Royal Bank of Scotland (RBS) said yesterday that an independent review by law firm Clifford Chance found no evidence that it had set out to defraud its business customers.
RBS, which is 81%-owned by the taxpayer, commissioned the independent review after a UK Government adviser accused it of pushing struggling small firms into its turnaround unit, the bank’s global restructuring group (GRG), so it could charge higher fees and take control of their assets.
Ross McEwan, the Edinburgh-based banking giant’s chief executive, said: “I welcome the Clifford Chance findings, which show no evidence of the serious and damaging allegation that we had set out to deliberately defraud our business customers.
“This allegation had a profound effect on the bank and on the work of a team that successfully turns round the vast majority of businesses that it works with.
“We could not let this allegation hang over us. That’s why we acted quickly to appoint Clifford Chance to get to the truth of this claim. We are determined to earn back the trust of our customers.”
He added: “Following the reckless lending that led up to the financial crisis, the bank’s shareholders and customers lost billions of pounds on bad loans.
“The bank, through its restructuring team, helped minimise those losses where it could, successfully turning round thousands of businesses, safeguarding hundreds of thousands of jobs.
“This required the bank to make incredibly difficult decisions, but our first priority then and now is to try to help our customers recover.”
The report was commissioned following allegations by businessman Lawrence Tomlinson – entrepreneur in residence at the Department for Business, Innovation and Skills – that RBS pushed firms towards collapse in order to buy back their assets at rock-bottom prices.
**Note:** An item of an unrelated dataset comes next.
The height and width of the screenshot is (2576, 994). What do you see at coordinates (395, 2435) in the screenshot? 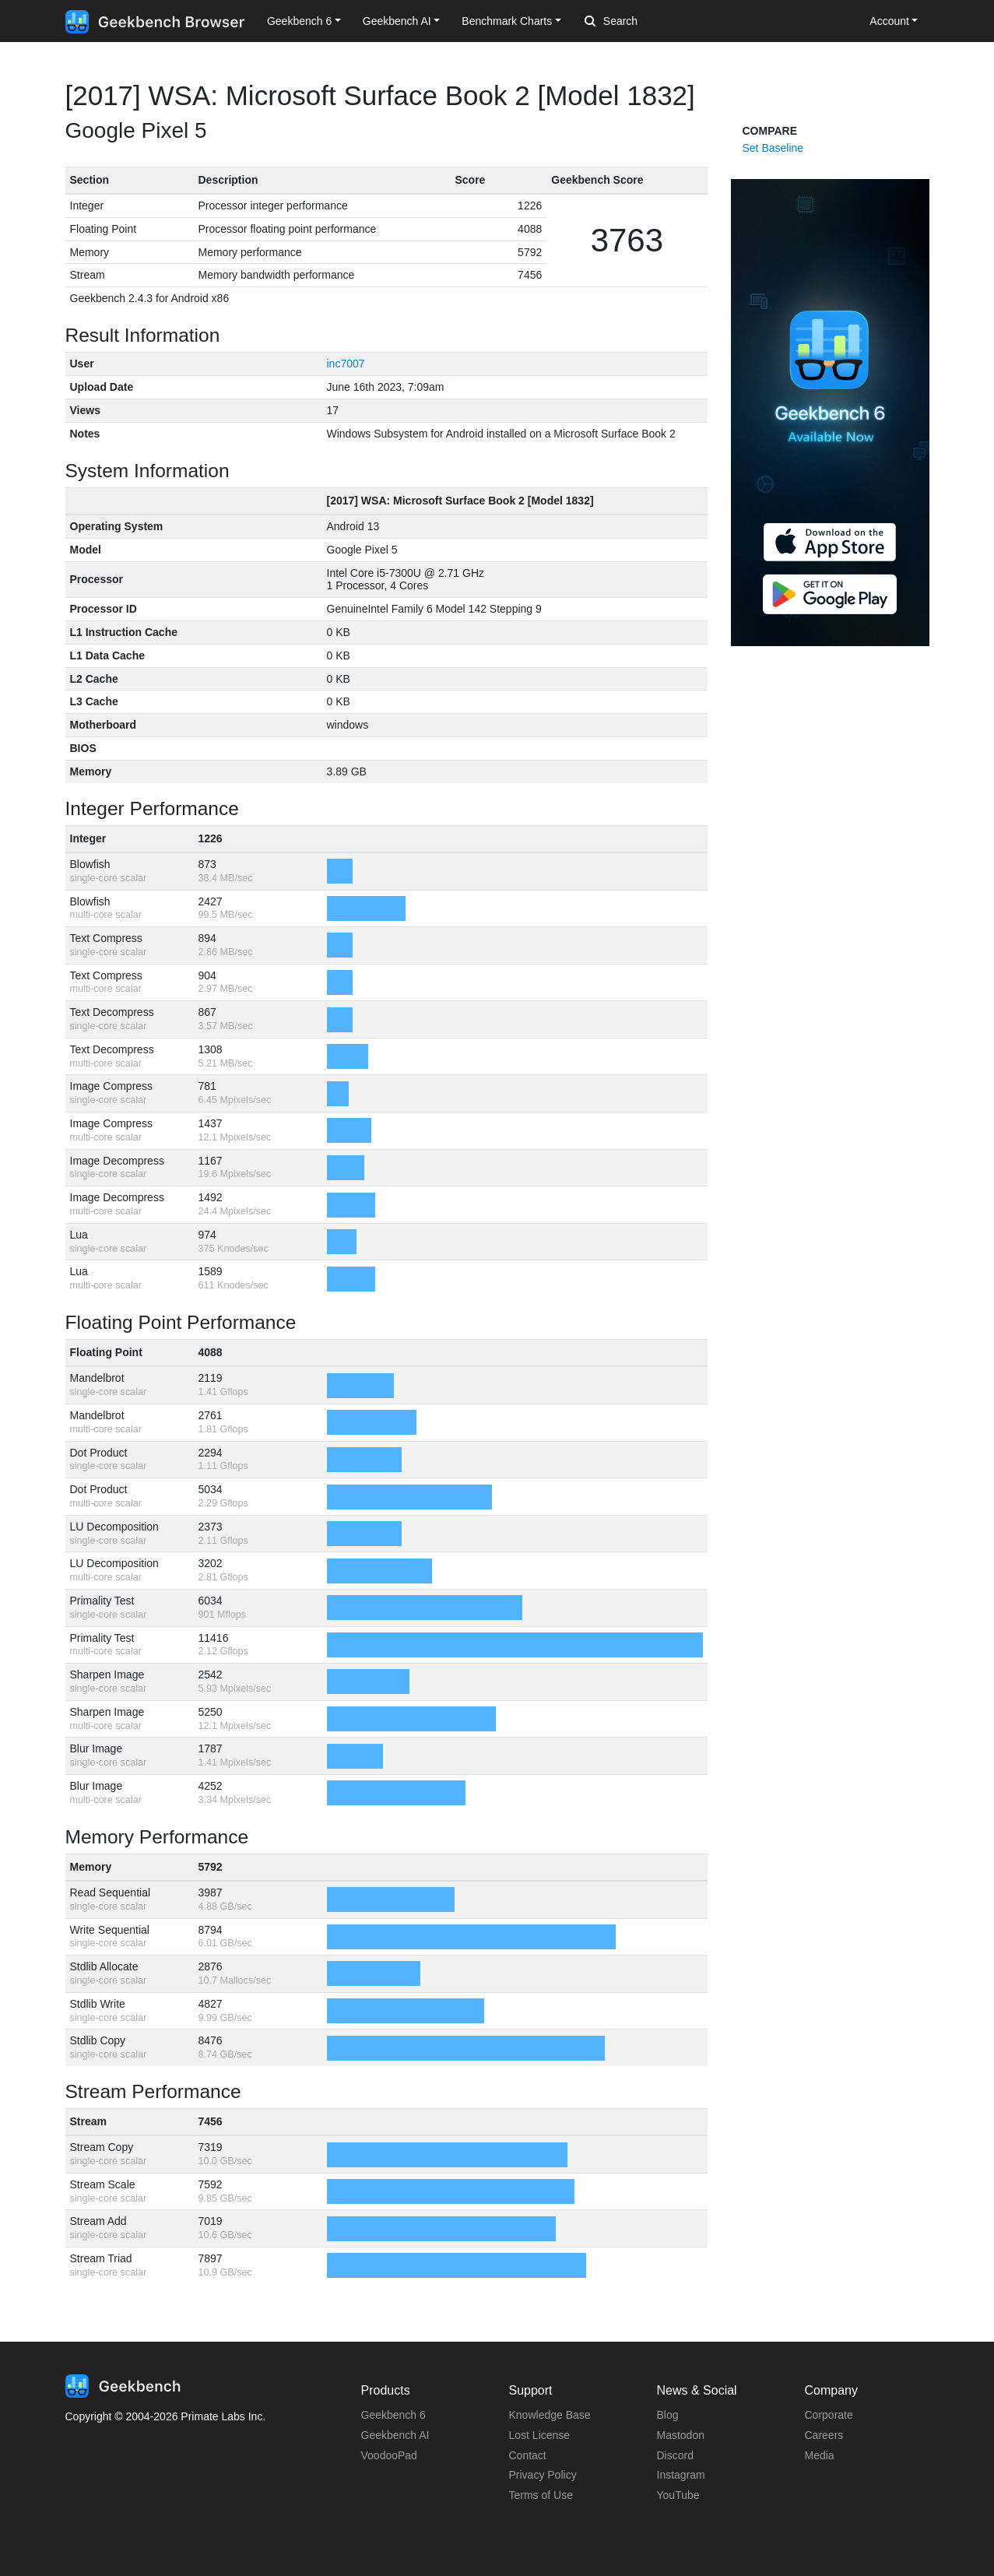 I see `Geekbench AI` at bounding box center [395, 2435].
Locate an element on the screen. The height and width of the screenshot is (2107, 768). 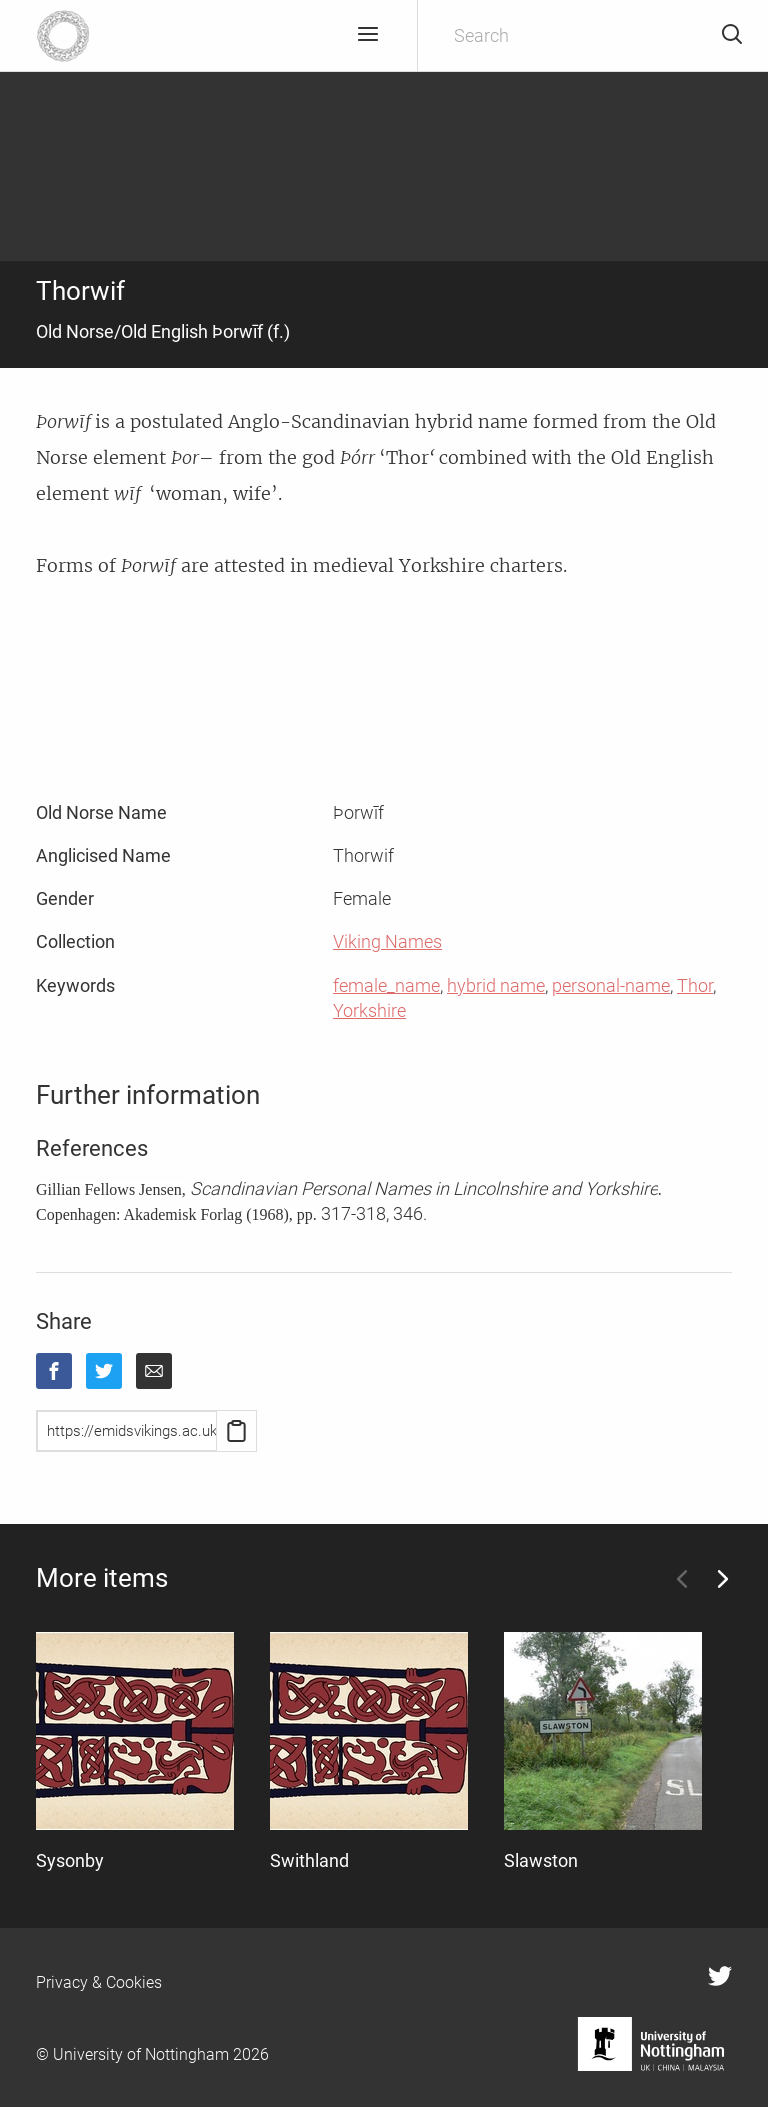 Thor is located at coordinates (695, 985).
Mr Tomlinson claimed the bank had engineered businesses into default in order to move them into GRG, allowing it to generate revenue through higher fees and the purchase of devalued assets by its property division, West Register.
In response to the Clifford Chance report, RBS said it would wind down and sell any assets in West Register.
The report found some cases where customers felt its fees were not clear and a handful of customers had made allegations about the behaviour of bank staff. RBS said it was investigating those cases.